This paper intends to analyze how the design of Coney Island impacted or contributed to ideas about class in the nineteenth century. The end-goal is to gauge whether or not the park’s designers intentionally constructed the park in a way that challenged class barriers and societal norms.

The two-class model of the elite and the labor class got increasingly more complicated throughout the nineteenth century as a result of industrialization, which introduced a new middle class (Katz, 579). These classes are typically isolated from each other, and individuals who are a part of different social classes have little to no social contacts (Katz, 585). It is true that Coney Island was divided into four parts from east to west, where each class had sort of instinctively claimed their preferred zone: the upper class in Manhattan Beach, the middle-class claiming Brighton Beach, the poor/working class in West Brighton, and the underclass at Norton Point (Frazier, 6). However, Coney Island's sideshows, Sea Lion Park, and Steeplechase Park became common areas for people of all classes to intermix. Their existence derided the established order of social values and roles through the formation of a carnivalesque atmosphere (Frazier, 9).
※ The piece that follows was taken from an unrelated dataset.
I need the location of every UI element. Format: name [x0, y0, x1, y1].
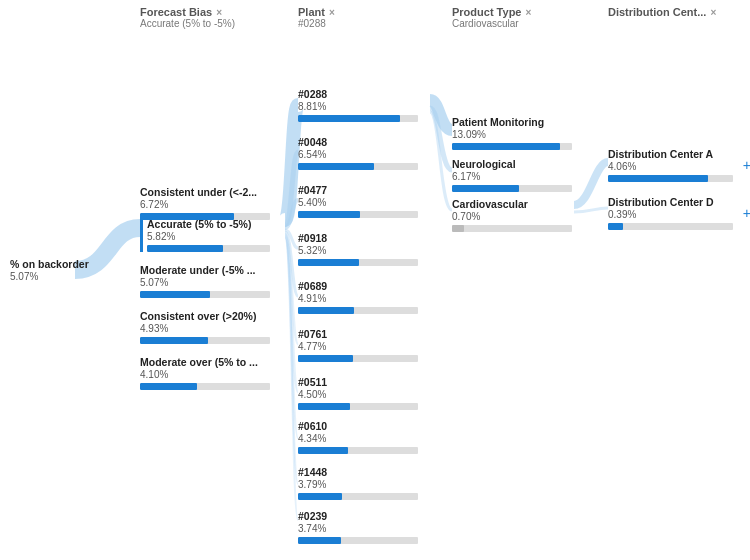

Entertainment at Coney Island had been made up of ideas from a myriad of designers. Charles Loof, a famous artisan, crafted the first carousel in 1875; Lamarcus Thompson built the world’s first roller coaster – the Switchback Railroad – in 1884; but perhaps the most prominent designer of Coney Island was George Tilyou. Son of a Coney Island’s hotel proprietor, Tilyou learned the business and started his entrepreneurial career when he was fourteen, and would souvenir bottles of seawater and boxes of beach sand for money. As an adult, Tilyou ventured to the Columbian Exhibition in 1893 and witnessed the colossal Ferris wheel, which ultimately lead to his vision for a space, “where all the world would be on display” (Ostwald, 196), and thus, using the Ferris wheel as the basis for the idea, opened Steeplechase Park in 1897 (Frazier, 10). The park was made up of intricate compilation of rides and other attractions, including the Razzle Dazzle, the Soup Bowl, the Barrel of Love, and more. This was all enclosed by the steeplechase race horse ride – the park’s namesake (Ford and Milman, 67).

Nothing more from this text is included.